The Importance of Being Lady Bracknell

The advertising campaign flooded radio-waves with trumpeting worthy of an A-list movie star. “Stockard Channing, the star of Grease and (copy-writer thinks hard, skips 30 years) The West Wing, Oscar-nominated for (copy-writer checks IMDb quickly, hoping she was indeed nominated once) Six Degrees of Separation, is starring as Lady Bracknell in The Importance of Being Earnest at the Gaiety, for a limited run only”. The more subdued poster campaign promised Earnest ‘With Stockard Channing’, though she was still the only actor on the poster…

The truth is that Lady Bracknell just isn’t that big a role. Is she structurally important for the tightly-wound farce? Absolutely. Does she have a plethora of disgustingly good lines? Undoubtedly. Is she on-stage for more than three scenes? Nope. Basing your advertising around the actress playing Lady Bracknell is like playing up who’s doing Caesar in Julius Caesar… You can be damn sure that Anthony Asquith when directing the definitive 1952 screen Earnest secured Michael Redgrave for the lead role before he went looking for Dame Edith Evans to do an ‘And Dame Edith Evans’ exercise in scenery-chewing as Lady Bracknell. It’s a part that grand dames of theatre from Margaret Rutherford to Judi Dench could do in their sleep, but wake up for because it’s so much fun. But it’s a fun supporting role.

Marketing the play around Channing, inevitable because of the coup of securing star-power standard in the West End, is an adoption by theatre of the bait and switch marketing trick so sadly prevalent in cinema. But theatregoers tend to be better informed, if for no other reason than the price differential and the smaller capacity venues mean more thought and planning goes into attending a play than the aimless drifting into a multiplex screen when your preferred option is sold out that is so much cinema-going. Channing will sell more tickets for Rough Magic, who wouldn’t have stepped up to a venue the size of the Gaiety otherwise, but most people attending will know she’s not going to be the leading attraction, and those who don’t may well experience the sort of annoyance at being misled that destroyed Sweeney Todd when, after a spectacularly deceitful trailer, Americans audiences discovered to their horror that it was actually a musical.

Personally I’m bemused by the hype, as even within the cast of The West Wing, while I would run to the theatre to see Martin Sheen, Bradley Whitford or Allison Janney, I would never have been that pushed about Channing. I’m also annoyed that the hype surrounding Channing distracts from the home-grown talent on show.

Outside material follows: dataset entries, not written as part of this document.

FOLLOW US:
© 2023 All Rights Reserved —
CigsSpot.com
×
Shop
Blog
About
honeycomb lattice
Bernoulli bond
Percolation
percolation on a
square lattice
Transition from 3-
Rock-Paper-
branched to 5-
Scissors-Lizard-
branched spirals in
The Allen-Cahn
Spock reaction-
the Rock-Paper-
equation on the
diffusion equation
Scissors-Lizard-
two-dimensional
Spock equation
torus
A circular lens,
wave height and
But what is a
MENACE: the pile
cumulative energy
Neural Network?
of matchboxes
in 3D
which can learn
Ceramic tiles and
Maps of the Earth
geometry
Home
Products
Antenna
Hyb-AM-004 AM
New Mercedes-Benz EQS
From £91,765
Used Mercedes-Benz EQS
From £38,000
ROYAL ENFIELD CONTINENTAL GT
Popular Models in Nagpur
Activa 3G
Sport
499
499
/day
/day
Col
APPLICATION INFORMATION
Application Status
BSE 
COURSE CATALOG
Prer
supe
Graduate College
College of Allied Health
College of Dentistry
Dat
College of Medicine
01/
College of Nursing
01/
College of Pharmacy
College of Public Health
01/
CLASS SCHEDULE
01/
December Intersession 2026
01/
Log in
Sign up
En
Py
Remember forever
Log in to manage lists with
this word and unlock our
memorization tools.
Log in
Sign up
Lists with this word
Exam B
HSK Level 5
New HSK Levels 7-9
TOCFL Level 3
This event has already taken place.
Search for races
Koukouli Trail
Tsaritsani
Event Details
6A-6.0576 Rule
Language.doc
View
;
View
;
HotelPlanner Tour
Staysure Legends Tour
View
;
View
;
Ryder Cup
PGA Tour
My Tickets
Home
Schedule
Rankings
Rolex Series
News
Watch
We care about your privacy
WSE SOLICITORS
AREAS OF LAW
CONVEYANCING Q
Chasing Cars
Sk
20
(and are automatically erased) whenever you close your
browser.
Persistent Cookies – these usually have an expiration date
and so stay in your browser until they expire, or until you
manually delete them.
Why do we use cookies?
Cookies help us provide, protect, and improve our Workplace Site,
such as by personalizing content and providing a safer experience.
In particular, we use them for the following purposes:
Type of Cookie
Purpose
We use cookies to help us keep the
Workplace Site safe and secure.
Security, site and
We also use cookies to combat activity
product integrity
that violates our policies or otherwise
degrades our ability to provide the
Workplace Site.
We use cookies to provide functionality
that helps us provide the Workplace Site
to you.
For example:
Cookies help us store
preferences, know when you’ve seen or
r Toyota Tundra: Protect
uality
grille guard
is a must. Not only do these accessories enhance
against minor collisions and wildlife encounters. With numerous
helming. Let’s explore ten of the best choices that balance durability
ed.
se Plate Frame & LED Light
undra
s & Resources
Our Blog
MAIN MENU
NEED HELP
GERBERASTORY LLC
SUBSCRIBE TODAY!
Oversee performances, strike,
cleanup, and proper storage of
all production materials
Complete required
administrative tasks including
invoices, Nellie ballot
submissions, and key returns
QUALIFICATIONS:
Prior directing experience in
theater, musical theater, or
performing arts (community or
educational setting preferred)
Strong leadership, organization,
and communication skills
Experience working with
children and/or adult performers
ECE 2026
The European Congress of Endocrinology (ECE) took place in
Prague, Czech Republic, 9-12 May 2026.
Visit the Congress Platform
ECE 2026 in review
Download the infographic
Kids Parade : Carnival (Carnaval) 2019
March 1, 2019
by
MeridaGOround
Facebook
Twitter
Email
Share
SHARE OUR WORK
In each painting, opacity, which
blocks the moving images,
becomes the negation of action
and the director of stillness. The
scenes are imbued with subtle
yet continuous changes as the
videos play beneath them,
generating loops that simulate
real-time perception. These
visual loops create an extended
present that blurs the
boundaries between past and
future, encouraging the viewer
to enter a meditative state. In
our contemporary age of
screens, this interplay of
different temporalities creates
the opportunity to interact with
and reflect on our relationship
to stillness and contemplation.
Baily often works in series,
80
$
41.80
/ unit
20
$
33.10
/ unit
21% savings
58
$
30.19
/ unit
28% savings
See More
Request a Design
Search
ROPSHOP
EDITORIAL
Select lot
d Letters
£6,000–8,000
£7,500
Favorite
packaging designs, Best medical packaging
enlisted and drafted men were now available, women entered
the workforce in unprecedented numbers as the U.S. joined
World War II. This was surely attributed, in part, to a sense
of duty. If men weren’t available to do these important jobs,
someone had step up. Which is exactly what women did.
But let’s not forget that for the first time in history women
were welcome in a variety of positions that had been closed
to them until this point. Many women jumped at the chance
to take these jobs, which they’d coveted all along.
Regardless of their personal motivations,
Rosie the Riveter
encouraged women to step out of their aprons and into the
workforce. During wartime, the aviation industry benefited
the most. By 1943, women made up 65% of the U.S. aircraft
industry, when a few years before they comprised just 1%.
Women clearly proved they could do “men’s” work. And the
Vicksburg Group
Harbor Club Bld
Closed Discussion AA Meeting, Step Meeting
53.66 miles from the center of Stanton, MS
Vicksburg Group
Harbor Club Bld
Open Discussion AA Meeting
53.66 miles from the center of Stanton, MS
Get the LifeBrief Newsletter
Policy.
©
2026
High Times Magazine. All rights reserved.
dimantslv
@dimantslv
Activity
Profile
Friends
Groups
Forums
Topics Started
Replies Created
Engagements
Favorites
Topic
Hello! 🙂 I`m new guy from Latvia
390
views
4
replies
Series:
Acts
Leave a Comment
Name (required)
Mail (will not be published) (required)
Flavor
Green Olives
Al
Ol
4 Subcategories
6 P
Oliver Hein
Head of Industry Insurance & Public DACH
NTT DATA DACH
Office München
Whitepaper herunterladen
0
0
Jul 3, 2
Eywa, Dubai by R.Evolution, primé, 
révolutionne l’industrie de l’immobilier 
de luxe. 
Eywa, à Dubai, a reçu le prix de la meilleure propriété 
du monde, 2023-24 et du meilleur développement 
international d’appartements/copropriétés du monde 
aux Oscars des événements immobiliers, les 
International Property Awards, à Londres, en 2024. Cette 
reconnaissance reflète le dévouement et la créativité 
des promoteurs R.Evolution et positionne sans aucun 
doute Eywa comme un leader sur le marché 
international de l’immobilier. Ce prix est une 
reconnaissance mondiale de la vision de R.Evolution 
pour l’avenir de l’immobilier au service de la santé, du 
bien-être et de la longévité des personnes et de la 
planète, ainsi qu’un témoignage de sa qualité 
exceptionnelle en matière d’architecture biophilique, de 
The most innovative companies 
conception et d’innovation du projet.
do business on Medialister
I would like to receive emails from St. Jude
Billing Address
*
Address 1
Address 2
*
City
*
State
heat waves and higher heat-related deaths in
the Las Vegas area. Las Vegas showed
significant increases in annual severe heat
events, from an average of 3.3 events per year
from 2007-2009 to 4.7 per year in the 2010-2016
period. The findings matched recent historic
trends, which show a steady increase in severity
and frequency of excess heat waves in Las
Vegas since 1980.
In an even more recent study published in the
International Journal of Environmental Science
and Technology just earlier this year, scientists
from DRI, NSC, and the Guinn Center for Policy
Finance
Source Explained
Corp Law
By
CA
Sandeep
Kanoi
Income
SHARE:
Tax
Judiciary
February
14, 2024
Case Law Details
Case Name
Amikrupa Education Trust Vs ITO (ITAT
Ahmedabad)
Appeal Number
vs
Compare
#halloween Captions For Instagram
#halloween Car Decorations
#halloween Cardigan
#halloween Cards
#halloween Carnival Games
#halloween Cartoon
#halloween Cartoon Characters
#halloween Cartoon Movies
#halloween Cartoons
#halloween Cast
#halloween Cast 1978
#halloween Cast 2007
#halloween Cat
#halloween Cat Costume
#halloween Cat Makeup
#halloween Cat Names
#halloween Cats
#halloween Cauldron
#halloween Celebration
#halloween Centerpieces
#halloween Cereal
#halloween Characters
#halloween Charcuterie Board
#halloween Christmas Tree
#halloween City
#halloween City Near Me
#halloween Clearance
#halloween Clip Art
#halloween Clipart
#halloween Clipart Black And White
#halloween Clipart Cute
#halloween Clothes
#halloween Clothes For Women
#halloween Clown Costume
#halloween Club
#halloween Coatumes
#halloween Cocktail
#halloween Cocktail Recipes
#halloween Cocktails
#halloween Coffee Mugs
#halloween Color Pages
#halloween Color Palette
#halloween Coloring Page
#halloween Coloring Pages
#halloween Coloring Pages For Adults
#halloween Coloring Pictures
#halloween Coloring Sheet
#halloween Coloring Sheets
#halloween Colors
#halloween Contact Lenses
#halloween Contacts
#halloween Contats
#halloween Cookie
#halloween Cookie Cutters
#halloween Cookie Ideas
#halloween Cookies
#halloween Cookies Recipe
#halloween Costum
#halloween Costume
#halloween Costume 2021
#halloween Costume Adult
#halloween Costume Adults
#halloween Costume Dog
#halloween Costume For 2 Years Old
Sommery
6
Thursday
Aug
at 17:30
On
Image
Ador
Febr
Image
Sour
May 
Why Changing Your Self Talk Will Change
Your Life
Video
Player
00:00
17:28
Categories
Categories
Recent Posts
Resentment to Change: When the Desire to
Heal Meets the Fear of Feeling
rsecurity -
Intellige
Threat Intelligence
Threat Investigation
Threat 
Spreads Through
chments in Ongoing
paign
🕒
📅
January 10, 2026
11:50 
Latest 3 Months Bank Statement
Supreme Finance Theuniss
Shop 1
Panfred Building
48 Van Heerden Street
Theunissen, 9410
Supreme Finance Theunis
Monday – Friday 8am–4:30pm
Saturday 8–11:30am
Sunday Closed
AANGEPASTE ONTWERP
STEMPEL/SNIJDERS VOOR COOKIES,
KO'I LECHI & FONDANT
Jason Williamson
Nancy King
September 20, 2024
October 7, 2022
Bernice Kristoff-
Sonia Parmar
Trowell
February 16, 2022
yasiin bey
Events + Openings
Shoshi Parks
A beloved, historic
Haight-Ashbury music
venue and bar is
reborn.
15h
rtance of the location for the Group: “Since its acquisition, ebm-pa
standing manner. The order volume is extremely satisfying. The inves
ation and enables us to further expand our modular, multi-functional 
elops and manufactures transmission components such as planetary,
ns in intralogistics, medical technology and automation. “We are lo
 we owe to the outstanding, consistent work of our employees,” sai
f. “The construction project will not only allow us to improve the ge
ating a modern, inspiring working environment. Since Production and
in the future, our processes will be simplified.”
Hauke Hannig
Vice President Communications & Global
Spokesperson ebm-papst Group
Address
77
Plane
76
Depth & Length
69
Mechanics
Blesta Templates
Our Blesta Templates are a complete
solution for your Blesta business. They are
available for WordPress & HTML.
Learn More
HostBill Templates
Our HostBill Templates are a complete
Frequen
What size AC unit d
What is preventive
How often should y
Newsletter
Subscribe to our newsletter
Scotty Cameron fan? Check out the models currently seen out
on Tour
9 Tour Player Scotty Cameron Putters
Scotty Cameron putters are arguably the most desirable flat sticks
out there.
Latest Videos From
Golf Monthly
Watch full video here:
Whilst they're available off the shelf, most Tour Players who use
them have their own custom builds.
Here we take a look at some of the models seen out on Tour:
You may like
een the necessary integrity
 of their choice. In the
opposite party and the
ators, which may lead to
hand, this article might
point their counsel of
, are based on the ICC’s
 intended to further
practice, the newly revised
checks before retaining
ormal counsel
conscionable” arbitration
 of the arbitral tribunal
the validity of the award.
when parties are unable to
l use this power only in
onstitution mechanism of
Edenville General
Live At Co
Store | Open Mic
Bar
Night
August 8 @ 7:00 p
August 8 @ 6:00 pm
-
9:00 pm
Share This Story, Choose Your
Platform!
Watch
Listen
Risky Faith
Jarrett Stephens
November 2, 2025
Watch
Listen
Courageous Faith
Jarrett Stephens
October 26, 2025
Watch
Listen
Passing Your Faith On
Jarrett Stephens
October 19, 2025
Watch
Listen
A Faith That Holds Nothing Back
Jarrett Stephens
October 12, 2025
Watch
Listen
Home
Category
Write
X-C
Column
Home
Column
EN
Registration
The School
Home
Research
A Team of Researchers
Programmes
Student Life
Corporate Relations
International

I am perhaps biased (he was my committee liaison when I directed my first show in UCD’s Dramsoc in 2001) but it irks me that Rory Nolan, who was superb as Jack Absolute in Brinsley Sheridan’s equally ridiculous classic The Rivals in the Abbey last summer and will undoubtedly Fassbender across the Gaiety stage with Algernon’s splendid paeans to Bunburying, will receive little attention because of the media circus surrounding Channing. Yes, it is nice to see Hollywood movie-stars doing theatre here occasionally but it’s nicer to see Irish theatre actors doing theatre here every week.